(Stored data entries)
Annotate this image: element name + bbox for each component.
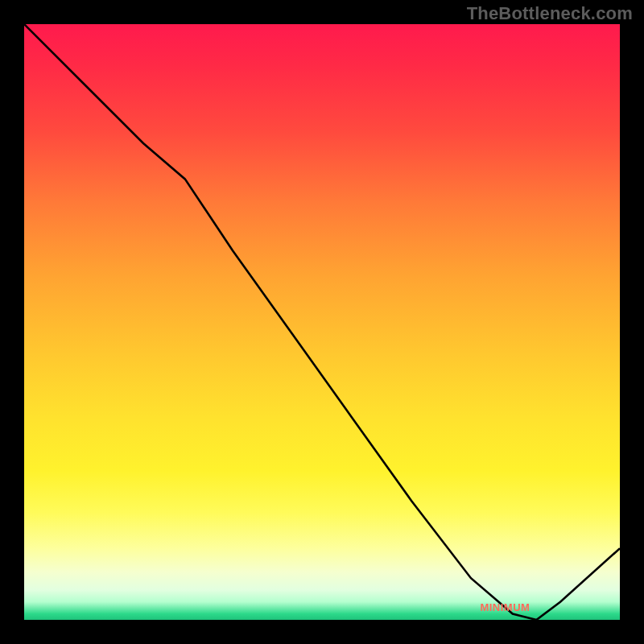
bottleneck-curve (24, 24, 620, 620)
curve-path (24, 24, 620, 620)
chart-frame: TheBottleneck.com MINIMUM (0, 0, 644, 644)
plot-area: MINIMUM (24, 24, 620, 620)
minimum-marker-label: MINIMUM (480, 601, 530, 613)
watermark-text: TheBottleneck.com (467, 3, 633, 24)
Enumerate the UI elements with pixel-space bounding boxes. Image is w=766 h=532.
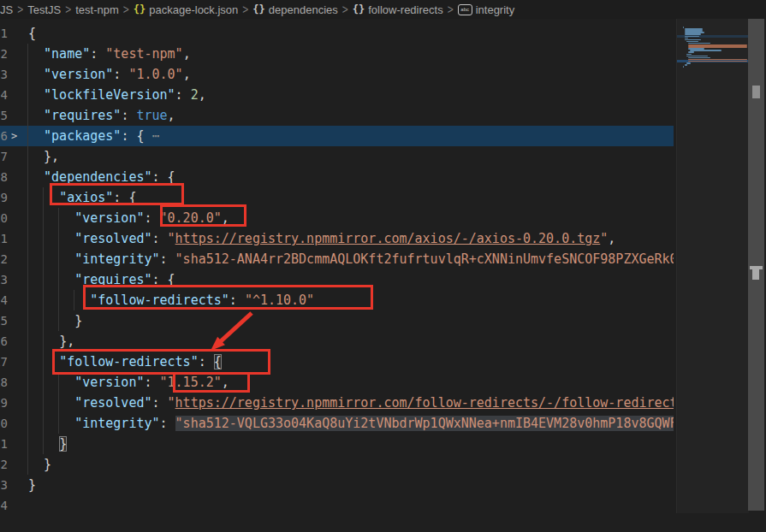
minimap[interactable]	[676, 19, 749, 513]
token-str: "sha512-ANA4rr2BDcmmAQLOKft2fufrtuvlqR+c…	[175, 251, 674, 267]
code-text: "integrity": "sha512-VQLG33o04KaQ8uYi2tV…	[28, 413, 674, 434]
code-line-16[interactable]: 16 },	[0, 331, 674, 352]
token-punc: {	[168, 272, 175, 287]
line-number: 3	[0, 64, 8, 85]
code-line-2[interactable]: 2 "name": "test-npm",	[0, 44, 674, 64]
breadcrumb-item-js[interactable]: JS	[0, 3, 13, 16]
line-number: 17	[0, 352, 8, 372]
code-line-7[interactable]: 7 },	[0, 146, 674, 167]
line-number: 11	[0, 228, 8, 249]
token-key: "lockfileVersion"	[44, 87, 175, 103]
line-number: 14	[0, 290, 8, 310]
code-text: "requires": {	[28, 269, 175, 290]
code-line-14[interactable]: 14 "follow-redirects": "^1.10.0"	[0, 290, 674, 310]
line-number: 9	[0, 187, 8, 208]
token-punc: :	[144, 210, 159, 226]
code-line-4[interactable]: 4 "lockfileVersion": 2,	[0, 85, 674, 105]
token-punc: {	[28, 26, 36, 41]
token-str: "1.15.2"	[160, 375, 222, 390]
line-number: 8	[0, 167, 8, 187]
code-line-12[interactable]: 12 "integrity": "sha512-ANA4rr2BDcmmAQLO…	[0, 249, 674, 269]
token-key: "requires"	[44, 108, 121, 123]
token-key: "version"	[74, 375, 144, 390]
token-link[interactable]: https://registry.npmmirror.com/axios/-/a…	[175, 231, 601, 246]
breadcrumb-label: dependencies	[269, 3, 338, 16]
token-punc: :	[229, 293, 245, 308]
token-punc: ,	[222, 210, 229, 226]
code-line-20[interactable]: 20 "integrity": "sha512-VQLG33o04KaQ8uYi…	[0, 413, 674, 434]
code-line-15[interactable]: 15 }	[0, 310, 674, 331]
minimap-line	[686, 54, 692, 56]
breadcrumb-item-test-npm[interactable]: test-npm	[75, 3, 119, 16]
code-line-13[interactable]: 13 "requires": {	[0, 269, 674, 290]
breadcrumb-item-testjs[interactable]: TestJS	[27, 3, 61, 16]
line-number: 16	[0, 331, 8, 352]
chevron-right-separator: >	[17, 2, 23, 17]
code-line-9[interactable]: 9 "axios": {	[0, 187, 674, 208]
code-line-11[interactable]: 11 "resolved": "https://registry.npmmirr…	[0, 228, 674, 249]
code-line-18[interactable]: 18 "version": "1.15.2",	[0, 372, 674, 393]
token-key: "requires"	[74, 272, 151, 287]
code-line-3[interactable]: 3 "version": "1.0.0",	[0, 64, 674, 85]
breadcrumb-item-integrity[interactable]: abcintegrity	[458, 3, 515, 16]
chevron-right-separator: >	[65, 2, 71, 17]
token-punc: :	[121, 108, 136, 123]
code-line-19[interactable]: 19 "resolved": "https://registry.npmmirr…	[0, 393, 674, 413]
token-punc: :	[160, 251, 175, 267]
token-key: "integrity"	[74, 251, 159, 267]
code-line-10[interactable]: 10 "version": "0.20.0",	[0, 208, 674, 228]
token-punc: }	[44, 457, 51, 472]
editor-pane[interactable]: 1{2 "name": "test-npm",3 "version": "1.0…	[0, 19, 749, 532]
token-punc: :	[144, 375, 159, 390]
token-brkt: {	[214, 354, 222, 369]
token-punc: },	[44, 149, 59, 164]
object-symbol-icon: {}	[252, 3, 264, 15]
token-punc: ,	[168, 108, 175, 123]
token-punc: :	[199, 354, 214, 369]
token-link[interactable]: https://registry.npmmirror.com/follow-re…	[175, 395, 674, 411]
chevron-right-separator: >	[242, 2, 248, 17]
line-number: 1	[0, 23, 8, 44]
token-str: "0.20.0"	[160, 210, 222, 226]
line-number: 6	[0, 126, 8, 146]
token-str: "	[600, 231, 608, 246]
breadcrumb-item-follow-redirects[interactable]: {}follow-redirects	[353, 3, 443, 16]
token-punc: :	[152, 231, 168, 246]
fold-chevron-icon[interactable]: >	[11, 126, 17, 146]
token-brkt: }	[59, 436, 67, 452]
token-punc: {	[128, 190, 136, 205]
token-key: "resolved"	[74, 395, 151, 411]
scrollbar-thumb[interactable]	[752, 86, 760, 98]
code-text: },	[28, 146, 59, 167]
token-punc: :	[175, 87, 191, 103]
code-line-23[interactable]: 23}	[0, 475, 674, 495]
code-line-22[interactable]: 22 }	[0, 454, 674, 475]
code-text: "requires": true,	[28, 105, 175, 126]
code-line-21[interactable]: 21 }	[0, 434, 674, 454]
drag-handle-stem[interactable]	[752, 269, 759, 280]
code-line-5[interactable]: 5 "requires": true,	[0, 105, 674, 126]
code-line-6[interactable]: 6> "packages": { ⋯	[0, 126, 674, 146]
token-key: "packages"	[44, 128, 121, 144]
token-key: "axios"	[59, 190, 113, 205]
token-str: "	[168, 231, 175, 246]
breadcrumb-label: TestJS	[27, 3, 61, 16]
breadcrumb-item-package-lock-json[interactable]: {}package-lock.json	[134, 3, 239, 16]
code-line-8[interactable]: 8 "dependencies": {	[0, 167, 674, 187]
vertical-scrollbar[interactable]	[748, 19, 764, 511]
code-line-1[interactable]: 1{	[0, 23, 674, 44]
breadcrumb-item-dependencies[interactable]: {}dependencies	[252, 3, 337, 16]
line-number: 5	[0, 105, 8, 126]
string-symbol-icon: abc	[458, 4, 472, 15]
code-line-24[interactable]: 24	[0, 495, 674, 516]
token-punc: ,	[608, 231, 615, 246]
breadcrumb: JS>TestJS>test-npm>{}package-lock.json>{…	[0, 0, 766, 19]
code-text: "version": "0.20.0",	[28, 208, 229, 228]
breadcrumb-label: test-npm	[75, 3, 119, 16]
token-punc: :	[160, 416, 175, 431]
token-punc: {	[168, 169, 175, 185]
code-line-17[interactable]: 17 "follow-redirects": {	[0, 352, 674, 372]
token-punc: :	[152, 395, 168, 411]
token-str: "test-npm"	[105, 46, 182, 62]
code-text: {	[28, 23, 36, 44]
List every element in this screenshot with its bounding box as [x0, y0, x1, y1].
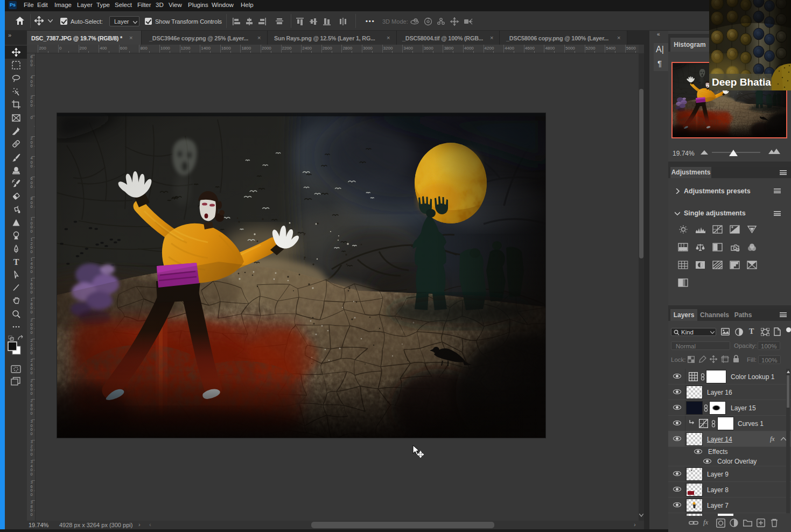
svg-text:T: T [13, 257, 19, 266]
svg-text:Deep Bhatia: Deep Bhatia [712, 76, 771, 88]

Task brief: Keep every word of the records and none of the pictures when you print them again.

Response:
Annotate this image: element name + bbox for each component.
bottleneck-curve (24, 24, 620, 620)
curve-path (24, 24, 620, 620)
chart-frame: TheBottleneck.com MINIMUM (0, 0, 644, 644)
plot-area: MINIMUM (24, 24, 620, 620)
minimum-marker-label: MINIMUM (480, 601, 530, 613)
watermark-text: TheBottleneck.com (467, 3, 633, 24)
Enumerate the UI elements with pixel-space bounding boxes. Image is w=766 h=532.
minimap[interactable]	[676, 19, 749, 513]
token-str: "sha512-ANA4rr2BDcmmAQLOKft2fufrtuvlqR+c…	[175, 251, 674, 267]
code-text: "integrity": "sha512-VQLG33o04KaQ8uYi2tV…	[28, 413, 674, 434]
code-line-16[interactable]: 16 },	[0, 331, 674, 352]
token-punc: {	[168, 272, 175, 287]
line-number: 3	[0, 64, 8, 85]
code-line-2[interactable]: 2 "name": "test-npm",	[0, 44, 674, 64]
breadcrumb-item-js[interactable]: JS	[0, 3, 13, 16]
line-number: 17	[0, 352, 8, 372]
code-line-7[interactable]: 7 },	[0, 146, 674, 167]
line-number: 11	[0, 228, 8, 249]
token-key: "lockfileVersion"	[44, 87, 175, 103]
line-number: 14	[0, 290, 8, 310]
code-text: "requires": {	[28, 269, 175, 290]
code-line-14[interactable]: 14 "follow-redirects": "^1.10.0"	[0, 290, 674, 310]
line-number: 9	[0, 187, 8, 208]
token-punc: :	[144, 210, 159, 226]
code-line-4[interactable]: 4 "lockfileVersion": 2,	[0, 85, 674, 105]
token-punc: {	[28, 26, 36, 41]
token-str: "1.15.2"	[160, 375, 222, 390]
line-number: 8	[0, 167, 8, 187]
code-line-12[interactable]: 12 "integrity": "sha512-ANA4rr2BDcmmAQLO…	[0, 249, 674, 269]
token-key: "requires"	[44, 108, 121, 123]
token-key: "version"	[74, 375, 144, 390]
token-link[interactable]: https://registry.npmmirror.com/axios/-/a…	[175, 231, 601, 246]
breadcrumb-label: dependencies	[269, 3, 338, 16]
token-punc: :	[229, 293, 245, 308]
token-punc: ,	[222, 210, 229, 226]
code-line-20[interactable]: 20 "integrity": "sha512-VQLG33o04KaQ8uYi…	[0, 413, 674, 434]
code-line-15[interactable]: 15 }	[0, 310, 674, 331]
minimap-line	[686, 54, 692, 56]
breadcrumb-item-test-npm[interactable]: test-npm	[75, 3, 119, 16]
code-line-13[interactable]: 13 "requires": {	[0, 269, 674, 290]
breadcrumb-item-testjs[interactable]: TestJS	[27, 3, 61, 16]
line-number: 16	[0, 331, 8, 352]
chevron-right-separator: >	[17, 2, 23, 17]
code-line-9[interactable]: 9 "axios": {	[0, 187, 674, 208]
code-line-11[interactable]: 11 "resolved": "https://registry.npmmirr…	[0, 228, 674, 249]
code-line-18[interactable]: 18 "version": "1.15.2",	[0, 372, 674, 393]
token-key: "requires"	[74, 272, 151, 287]
code-line-3[interactable]: 3 "version": "1.0.0",	[0, 64, 674, 85]
breadcrumb-item-integrity[interactable]: abcintegrity	[458, 3, 515, 16]
chevron-right-separator: >	[65, 2, 71, 17]
token-punc: :	[121, 108, 136, 123]
code-line-19[interactable]: 19 "resolved": "https://registry.npmmirr…	[0, 393, 674, 413]
token-punc: :	[160, 251, 175, 267]
token-key: "integrity"	[74, 251, 159, 267]
code-line-10[interactable]: 10 "version": "0.20.0",	[0, 208, 674, 228]
token-punc: }	[44, 457, 51, 472]
editor-pane[interactable]: 1{2 "name": "test-npm",3 "version": "1.0…	[0, 19, 749, 532]
token-punc: :	[144, 375, 159, 390]
token-brkt: {	[214, 354, 222, 369]
token-punc: },	[44, 149, 59, 164]
object-symbol-icon: {}	[252, 3, 264, 15]
token-punc: ,	[168, 108, 175, 123]
token-punc: :	[199, 354, 214, 369]
token-link[interactable]: https://registry.npmmirror.com/follow-re…	[175, 395, 674, 411]
chevron-right-separator: >	[242, 2, 248, 17]
line-number: 1	[0, 23, 8, 44]
token-str: "0.20.0"	[160, 210, 222, 226]
line-number: 6	[0, 126, 8, 146]
token-str: "	[600, 231, 608, 246]
breadcrumb-item-follow-redirects[interactable]: {}follow-redirects	[353, 3, 443, 16]
token-punc: :	[152, 231, 168, 246]
fold-chevron-icon[interactable]: >	[11, 126, 17, 146]
token-brkt: }	[59, 436, 67, 452]
token-punc: {	[128, 190, 136, 205]
token-key: "resolved"	[74, 395, 151, 411]
scrollbar-thumb[interactable]	[752, 86, 760, 98]
code-text: },	[28, 146, 59, 167]
token-punc: :	[175, 87, 191, 103]
code-line-23[interactable]: 23}	[0, 475, 674, 495]
code-line-22[interactable]: 22 }	[0, 454, 674, 475]
code-text: "requires": true,	[28, 105, 175, 126]
code-line-21[interactable]: 21 }	[0, 434, 674, 454]
drag-handle-stem[interactable]	[752, 269, 759, 280]
code-line-5[interactable]: 5 "requires": true,	[0, 105, 674, 126]
code-line-6[interactable]: 6> "packages": { ⋯	[0, 126, 674, 146]
token-key: "packages"	[44, 128, 121, 144]
token-key: "axios"	[59, 190, 113, 205]
token-str: "	[168, 231, 175, 246]
breadcrumb-label: TestJS	[27, 3, 61, 16]
breadcrumb-item-package-lock-json[interactable]: {}package-lock.json	[134, 3, 239, 16]
code-line-8[interactable]: 8 "dependencies": {	[0, 167, 674, 187]
vertical-scrollbar[interactable]	[748, 19, 764, 511]
code-line-1[interactable]: 1{	[0, 23, 674, 44]
breadcrumb-item-dependencies[interactable]: {}dependencies	[252, 3, 337, 16]
line-number: 5	[0, 105, 8, 126]
string-symbol-icon: abc	[458, 4, 472, 15]
code-line-24[interactable]: 24	[0, 495, 674, 516]
token-punc: ,	[608, 231, 615, 246]
breadcrumb: JS>TestJS>test-npm>{}package-lock.json>{…	[0, 0, 766, 19]
code-text: "version": "0.20.0",	[28, 208, 229, 228]
breadcrumb-label: test-npm	[75, 3, 119, 16]
token-punc: :	[160, 416, 175, 431]
token-punc: {	[168, 169, 175, 185]
code-line-17[interactable]: 17 "follow-redirects": {	[0, 352, 674, 372]
token-punc: :	[152, 395, 168, 411]
token-str: "test-npm"	[105, 46, 182, 62]
code-text: {	[28, 23, 36, 44]
List every element in this screenshot with its bounding box as [x0, y0, x1, y1].
svg-text:T: T [13, 257, 19, 266]
svg-text:Deep Bhatia: Deep Bhatia [712, 76, 771, 88]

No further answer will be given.